◆ **Task statement**: Transcribe the records below in their entirety, and leave out each image.

# # # # # # #

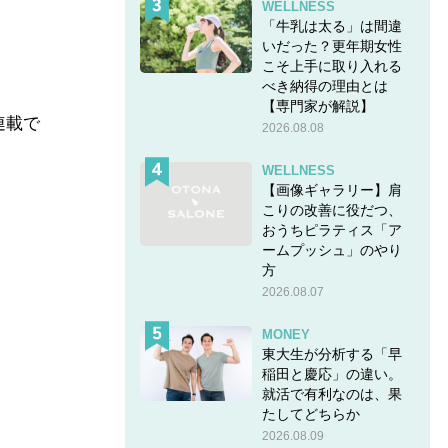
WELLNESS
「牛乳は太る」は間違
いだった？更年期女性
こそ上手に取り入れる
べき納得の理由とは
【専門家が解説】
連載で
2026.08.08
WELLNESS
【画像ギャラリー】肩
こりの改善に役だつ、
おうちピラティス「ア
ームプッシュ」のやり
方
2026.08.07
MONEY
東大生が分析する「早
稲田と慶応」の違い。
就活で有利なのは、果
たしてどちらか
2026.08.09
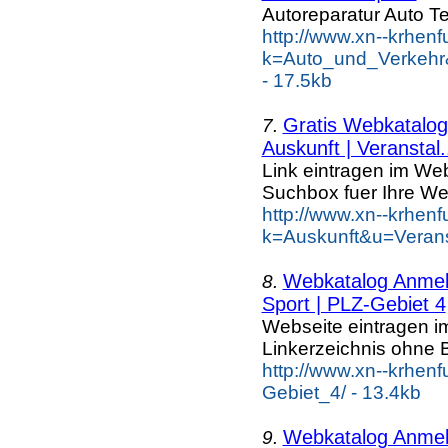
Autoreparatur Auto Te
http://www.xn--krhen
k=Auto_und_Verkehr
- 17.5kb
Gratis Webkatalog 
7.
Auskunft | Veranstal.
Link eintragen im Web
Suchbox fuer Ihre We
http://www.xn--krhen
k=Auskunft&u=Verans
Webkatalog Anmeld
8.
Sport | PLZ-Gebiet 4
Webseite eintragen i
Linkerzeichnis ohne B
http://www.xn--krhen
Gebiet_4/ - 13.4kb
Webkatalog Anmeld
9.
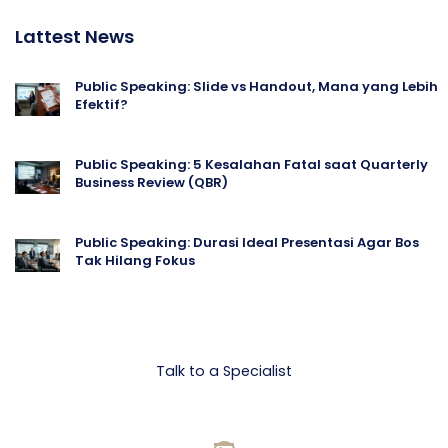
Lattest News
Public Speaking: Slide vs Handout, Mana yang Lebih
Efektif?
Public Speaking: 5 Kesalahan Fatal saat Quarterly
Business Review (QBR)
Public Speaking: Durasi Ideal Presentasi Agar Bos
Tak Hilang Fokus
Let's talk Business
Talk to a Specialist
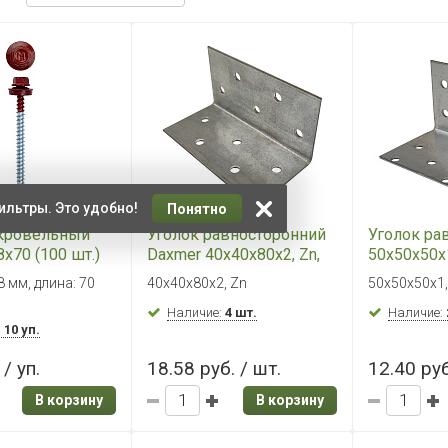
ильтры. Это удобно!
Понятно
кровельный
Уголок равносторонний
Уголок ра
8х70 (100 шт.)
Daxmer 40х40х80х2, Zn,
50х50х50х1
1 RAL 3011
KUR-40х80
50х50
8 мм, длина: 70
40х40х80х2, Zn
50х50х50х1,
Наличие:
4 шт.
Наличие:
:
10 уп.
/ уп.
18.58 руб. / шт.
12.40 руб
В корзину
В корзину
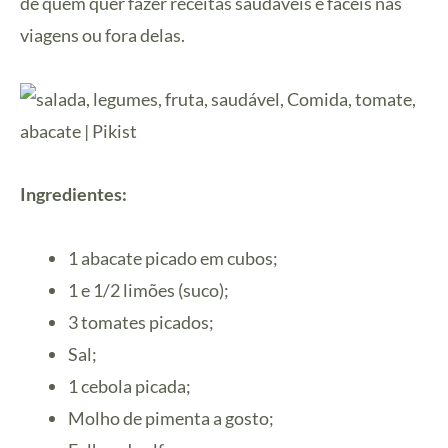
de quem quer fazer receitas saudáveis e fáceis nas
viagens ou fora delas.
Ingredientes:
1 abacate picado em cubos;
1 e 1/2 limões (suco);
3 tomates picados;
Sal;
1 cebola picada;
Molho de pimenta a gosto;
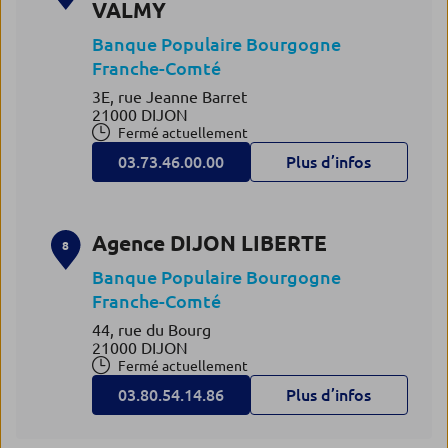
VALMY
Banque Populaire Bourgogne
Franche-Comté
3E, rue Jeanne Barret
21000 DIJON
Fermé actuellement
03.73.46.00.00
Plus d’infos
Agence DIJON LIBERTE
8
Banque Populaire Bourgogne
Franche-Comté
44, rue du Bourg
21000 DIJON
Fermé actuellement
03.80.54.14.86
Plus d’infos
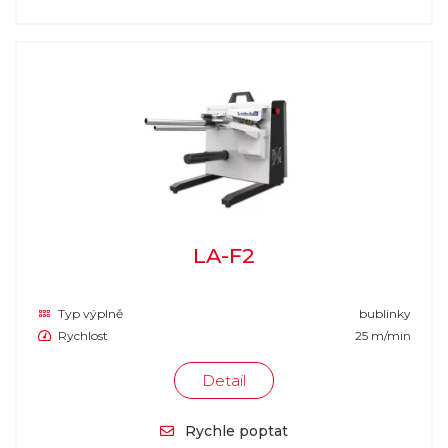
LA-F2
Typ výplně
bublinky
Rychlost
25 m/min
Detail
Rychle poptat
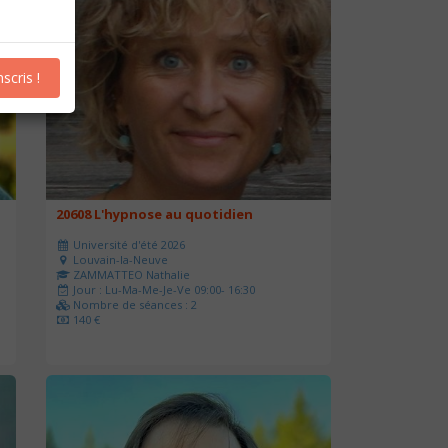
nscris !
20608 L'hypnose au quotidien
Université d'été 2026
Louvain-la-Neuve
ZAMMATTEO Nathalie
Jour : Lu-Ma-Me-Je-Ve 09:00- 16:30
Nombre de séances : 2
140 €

# # # # # # #

◆ **Task result**:
WELLNESS
「牛乳は太る」は間違
いだった？更年期女性
こそ上手に取り入れる
べき納得の理由とは
【専門家が解説】
連載で
2026.08.08
WELLNESS
【画像ギャラリー】肩
こりの改善に役だつ、
おうちピラティス「ア
ームプッシュ」のやり
方
2026.08.07
MONEY
東大生が分析する「早
稲田と慶応」の違い。
就活で有利なのは、果
たしてどちらか
2026.08.09
Autoreparatur Auto Te
http://www.xn--krhen
k=Auto_und_Verkehr
- 17.5kb
Gratis Webkatalog 
7.
Auskunft | Veranstal.
Link eintragen im Web
Suchbox fuer Ihre We
http://www.xn--krhen
k=Auskunft&u=Verans
Webkatalog Anmeld
8.
Sport | PLZ-Gebiet 4
Webseite eintragen i
Linkerzeichnis ohne B
http://www.xn--krhen
Gebiet_4/ - 13.4kb
Webkatalog Anmeld
9.
Lattest News
Public Speaking: Slide vs Handout, Mana yang Lebih
Efektif?
Public Speaking: 5 Kesalahan Fatal saat Quarterly
Business Review (QBR)
Public Speaking: Durasi Ideal Presentasi Agar Bos
Tak Hilang Fokus
Let's talk Business
Talk to a Specialist
ильтры. Это удобно!
Понятно
кровельный
Уголок равносторонний
Уголок ра
8х70 (100 шт.)
Daxmer 40х40х80х2, Zn,
50х50х50х1
1 RAL 3011
KUR-40х80
50х50
8 мм, длина: 70
40х40х80х2, Zn
50х50х50х1,
Наличие:
4 шт.
Наличие:
:
10 уп.
/ уп.
18.58 руб. / шт.
12.40 руб
В корзину
В корзину
de quem quer fazer receitas saudáveis e fáceis nas
viagens ou fora delas.
Ingredientes:
1 abacate picado em cubos;
1 e 1/2 limões (suco);
3 tomates picados;
Sal;
1 cebola picada;
Molho de pimenta a gosto;
VALMY
Banque Populaire Bourgogne
Franche-Comté
3E, rue Jeanne Barret
21000 DIJON
Fermé actuellement
03.73.46.00.00
Plus d’infos
Agence DIJON LIBERTE
8
Banque Populaire Bourgogne
Franche-Comté
44, rue du Bourg
21000 DIJON
Fermé actuellement
03.80.54.14.86
Plus d’infos
LA-F2
Typ výplně
bublinky
Rychlost
25 m/min
Detail
Rychle poptat
nscris !
20608 L'hypnose au quotidien
Université d'été 2026
Louvain-la-Neuve
ZAMMATTEO Nathalie
Jour : Lu-Ma-Me-Je-Ve 09:00- 16:30
Nombre de séances : 2
140 €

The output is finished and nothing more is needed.